┏━━

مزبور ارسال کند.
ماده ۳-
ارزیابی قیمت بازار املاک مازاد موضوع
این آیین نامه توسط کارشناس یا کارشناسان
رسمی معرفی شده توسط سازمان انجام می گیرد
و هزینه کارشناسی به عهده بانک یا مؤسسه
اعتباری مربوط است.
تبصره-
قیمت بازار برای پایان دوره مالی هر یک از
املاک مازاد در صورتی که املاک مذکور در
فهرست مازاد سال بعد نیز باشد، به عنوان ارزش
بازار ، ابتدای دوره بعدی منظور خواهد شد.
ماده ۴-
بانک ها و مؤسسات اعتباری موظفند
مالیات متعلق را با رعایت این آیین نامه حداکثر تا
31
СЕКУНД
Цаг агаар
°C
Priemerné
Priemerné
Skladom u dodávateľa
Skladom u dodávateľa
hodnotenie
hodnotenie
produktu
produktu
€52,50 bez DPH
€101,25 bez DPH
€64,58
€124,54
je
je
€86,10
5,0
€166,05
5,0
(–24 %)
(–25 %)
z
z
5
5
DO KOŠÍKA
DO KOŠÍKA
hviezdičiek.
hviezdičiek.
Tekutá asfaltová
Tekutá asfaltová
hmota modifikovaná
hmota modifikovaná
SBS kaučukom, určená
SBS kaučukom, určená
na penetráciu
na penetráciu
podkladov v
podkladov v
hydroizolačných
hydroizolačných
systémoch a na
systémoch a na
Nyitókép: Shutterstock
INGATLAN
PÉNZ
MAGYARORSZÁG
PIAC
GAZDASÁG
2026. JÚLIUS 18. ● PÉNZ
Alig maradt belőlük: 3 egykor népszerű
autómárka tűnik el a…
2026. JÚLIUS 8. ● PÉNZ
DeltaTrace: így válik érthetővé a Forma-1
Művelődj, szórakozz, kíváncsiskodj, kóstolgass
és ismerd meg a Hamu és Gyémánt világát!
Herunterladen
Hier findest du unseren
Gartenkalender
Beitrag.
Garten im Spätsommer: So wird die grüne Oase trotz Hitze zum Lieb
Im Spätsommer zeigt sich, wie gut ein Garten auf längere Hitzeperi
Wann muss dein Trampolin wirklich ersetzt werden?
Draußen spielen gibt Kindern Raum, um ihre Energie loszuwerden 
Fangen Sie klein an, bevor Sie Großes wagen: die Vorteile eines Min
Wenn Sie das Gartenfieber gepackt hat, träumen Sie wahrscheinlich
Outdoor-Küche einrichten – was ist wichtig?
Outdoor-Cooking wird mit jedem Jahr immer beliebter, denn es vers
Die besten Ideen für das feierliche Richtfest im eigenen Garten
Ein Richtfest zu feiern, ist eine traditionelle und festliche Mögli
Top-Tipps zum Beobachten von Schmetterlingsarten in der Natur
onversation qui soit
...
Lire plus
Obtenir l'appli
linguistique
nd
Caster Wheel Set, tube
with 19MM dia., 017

┗━━

### What the task asks
Repeat the material above in full. Match it exactly.

### Task solution
مزبور ارسال کند.
ماده ۳-
ارزیابی قیمت بازار املاک مازاد موضوع
این آیین نامه توسط کارشناس یا کارشناسان
رسمی معرفی شده توسط سازمان انجام می گیرد
و هزینه کارشناسی به عهده بانک یا مؤسسه
اعتباری مربوط است.
تبصره-
قیمت بازار برای پایان دوره مالی هر یک از
املاک مازاد در صورتی که املاک مذکور در
فهرست مازاد سال بعد نیز باشد، به عنوان ارزش
بازار ، ابتدای دوره بعدی منظور خواهد شد.
ماده ۴-
بانک ها و مؤسسات اعتباری موظفند
مالیات متعلق را با رعایت این آیین نامه حداکثر تا
31
СЕКУНД
Цаг агаар
°C
Priemerné
Priemerné
Skladom u dodávateľa
Skladom u dodávateľa
hodnotenie
hodnotenie
produktu
produktu
€52,50 bez DPH
€101,25 bez DPH
€64,58
€124,54
je
je
€86,10
5,0
€166,05
5,0
(–24 %)
(–25 %)
z
z
5
5
DO KOŠÍKA
DO KOŠÍKA
hviezdičiek.
hviezdičiek.
Tekutá asfaltová
Tekutá asfaltová
hmota modifikovaná
hmota modifikovaná
SBS kaučukom, určená
SBS kaučukom, určená
na penetráciu
na penetráciu
podkladov v
podkladov v
hydroizolačných
hydroizolačných
systémoch a na
systémoch a na
Nyitókép: Shutterstock
INGATLAN
PÉNZ
MAGYARORSZÁG
PIAC
GAZDASÁG
2026. JÚLIUS 18. ● PÉNZ
Alig maradt belőlük: 3 egykor népszerű
autómárka tűnik el a…
2026. JÚLIUS 8. ● PÉNZ
DeltaTrace: így válik érthetővé a Forma-1
Művelődj, szórakozz, kíváncsiskodj, kóstolgass
és ismerd meg a Hamu és Gyémánt világát!
Herunterladen
Hier findest du unseren
Gartenkalender
Beitrag.
Garten im Spätsommer: So wird die grüne Oase trotz Hitze zum Lieb
Im Spätsommer zeigt sich, wie gut ein Garten auf längere Hitzeperi
Wann muss dein Trampolin wirklich ersetzt werden?
Draußen spielen gibt Kindern Raum, um ihre Energie loszuwerden 
Fangen Sie klein an, bevor Sie Großes wagen: die Vorteile eines Min
Wenn Sie das Gartenfieber gepackt hat, träumen Sie wahrscheinlich
Outdoor-Küche einrichten – was ist wichtig?
Outdoor-Cooking wird mit jedem Jahr immer beliebter, denn es vers
Die besten Ideen für das feierliche Richtfest im eigenen Garten
Ein Richtfest zu feiern, ist eine traditionelle und festliche Mögli
Top-Tipps zum Beobachten von Schmetterlingsarten in der Natur
onversation qui soit
...
Lire plus
Obtenir l'appli
linguistique
nd
Caster Wheel Set, tube
with 19MM dia., 017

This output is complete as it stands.